12. Au-delà du journal régional, c’est par ailleurs le magazine spécialisé « France football», ainsi que le très lu quotidien sportif « L’Equipe », qui ouvraient suivant l’actualité leurs prestigieuses colonnes à Granacher pour des articles clairs et complets, dans des formulations parlantes et séduisantes.
13. Comme « journaliste », il savait voir, garder du recul, juger instantanément une situation, mettre en perspective une phase de jeu ; toutes ces qualités m’épataient, elles n’étaient pas données au premier venu. Par-dessus tout il m’en bouchait un coin par sa lucidité sur toutes choses, qu’il distillait en faisant un tantinet le désabusé, c’était son péché mignon ; quand par exemple je l’ai félicité pour ses Palmes académiques, il m’a laconiquement jeté : « Oh, tu sais, ça sent la retraite, c’est tout. » Flegme et sobriété, c’était son style ; pas de chichis, mais de l’action productive, efficace. Bref, le boulot qu’il faisait, c’était pas une affaire pour fantaisiste ! Et tout ça, avec quelle constance il le faisait, je peux vous la certifier, puisque je le voyais au bureau du canard tous les dimanches, quand on ne s’y croisait pas aussi en semaine car il fallait aussi fournir de commentaires, récapitulatifs et prospectifs, pour le journal du jeudi. Jean Stebler le chef d’agence, et son jeune alter ego, Jean-Jacques Weber (le futur député–maire de Sausheim et président du Conseil général) à qui je ne perds pas une occasion de le répéter, ont eu une chance formidable de pouvoir compter sur un collaborateur de cette valeur, qui faisait tout marcher comme sur des roulettes, sans avoir jamais à mettre les mains dans le cambouis, comme on dit, à cause d’une éventuelle défaillance.
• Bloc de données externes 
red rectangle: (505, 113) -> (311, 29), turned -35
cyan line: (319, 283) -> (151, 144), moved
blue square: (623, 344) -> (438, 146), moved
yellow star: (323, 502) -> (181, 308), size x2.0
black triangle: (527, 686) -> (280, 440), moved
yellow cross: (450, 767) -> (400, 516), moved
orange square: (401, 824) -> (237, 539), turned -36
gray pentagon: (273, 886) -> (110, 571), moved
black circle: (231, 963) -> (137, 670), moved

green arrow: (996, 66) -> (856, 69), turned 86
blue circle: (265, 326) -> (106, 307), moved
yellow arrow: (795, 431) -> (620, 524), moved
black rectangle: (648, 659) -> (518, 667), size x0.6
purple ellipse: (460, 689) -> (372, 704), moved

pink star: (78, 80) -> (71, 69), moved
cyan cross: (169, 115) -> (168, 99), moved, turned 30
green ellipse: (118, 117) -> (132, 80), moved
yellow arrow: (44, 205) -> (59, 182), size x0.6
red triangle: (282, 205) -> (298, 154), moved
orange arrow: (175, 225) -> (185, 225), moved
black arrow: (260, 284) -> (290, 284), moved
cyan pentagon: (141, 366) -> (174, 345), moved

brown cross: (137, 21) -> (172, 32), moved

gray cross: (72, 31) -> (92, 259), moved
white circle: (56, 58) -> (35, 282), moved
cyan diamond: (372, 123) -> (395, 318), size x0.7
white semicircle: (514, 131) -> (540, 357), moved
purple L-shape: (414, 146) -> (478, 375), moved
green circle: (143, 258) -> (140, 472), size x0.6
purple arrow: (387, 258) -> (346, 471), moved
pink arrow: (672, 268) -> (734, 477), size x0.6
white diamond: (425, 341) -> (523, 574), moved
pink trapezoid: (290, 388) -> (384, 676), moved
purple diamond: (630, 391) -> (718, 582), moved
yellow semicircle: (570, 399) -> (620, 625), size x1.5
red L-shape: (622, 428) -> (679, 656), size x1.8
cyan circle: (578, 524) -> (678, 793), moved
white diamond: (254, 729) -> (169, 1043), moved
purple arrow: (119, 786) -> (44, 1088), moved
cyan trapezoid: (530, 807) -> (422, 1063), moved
J’en profite pour ajouter que l’homologue de Granacher à Wittelsheim, pour le « concurrent » des DN, ou Dernières nouvelles (d’Alsace), sans avoir bien sûr la même stature, se débrouillait bien aussi, dans son genre, Gérard Papierer, résident d’Amélie II, et handballeur de son état, et dont je garde aussi un bon souvenir, un homme agréable, et soucieux de bien faire.
14. Quand on relit ses comptes-rendus de matchs, on se rend compte à quel point il fallait de l’attention pour les fabriquer, combien de présence d’esprit ; c’était un exercice très codifié, mieux, ritualisé ; chaque circonstant devait y être, et à sa bonne place, et dans le jargon de rigueur. Aujourd’hui, on donne encore, approximativement, le nombre de spectateurs ; mais qui donnerait encore, et au franc près, le montant de la recette réalisée à la billetterie ?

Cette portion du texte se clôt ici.